À Montréal aussi, le cycloféminisme est bien en selle. La piste cyclable qui traverse le centre-ville sur la rue Maisonneuve en témoigne: elle porte le nom d'une grande militante cycliste et féministe, Claire Morissette. Cofondatrice dans les années 1970 du défunt groupe Le monde à bicyclette, elle a passé sa vie à œuvrer pour démocratiser les transports. Son bouquin Deux roues, un avenir plaide la cause cycliste avec verve et passion.

Plus récemment, le collectif Les dérailleuses a remis la question cycloféministe à l'ordre du jour. Avec des ateliers, des balades à vélo, des conférences et des publications, le groupe souhaite « défier le sexisme qui s'infiltre dans toutes les sphères du monde cycliste ». Le second volume de leur publication Londonderryparaît le 29 mai et s'intéresse au cyclotourisme.
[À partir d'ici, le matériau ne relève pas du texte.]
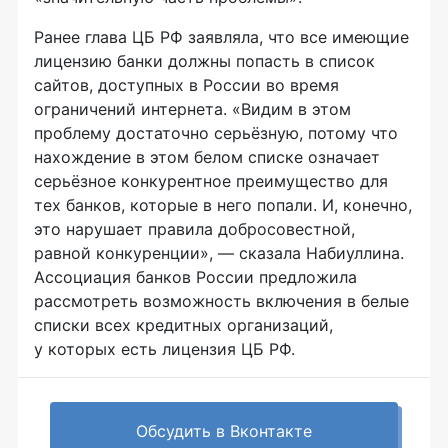
Ранее глава ЦБ РФ заявляла, что все имеющие
лицензию банки должны попасть в список
сайтов, доступных в России во время
ограничений интернета. «Видим в этом
проблему достаточно серьёзную, потому что
нахождение в этом белом списке означает
серьёзное конкурентное преимущество для
тех банков, которые в него попали. И, конечно,
это нарушает правила добросовестной,
равной конкуренции», — сказала Набиуллина.
Ассоциация банков России предложила
рассмотреть возможность включения в белые
списки всех кредитных организаций,
у которых есть лицензия ЦБ РФ.
Обсудить в Вконтакте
L'ouvrage rassemble des textes, des illustrations et d'autres contributions de près de 30 autrices et contributrices de plusieurs pays - dont le Mexique, la Roumanie, les États-Unis et la France.

L'histoire du féminisme et du cyclisme est fertile et inspirante. Autour du monde, des femmes découvrent qu'enfourcher une bicyclette leur donne une liberté à laquelle elles rêvaient. L'histoire d'amour des femmes et du vélo continue de s'écrire et n'est pas prête de prendre fin.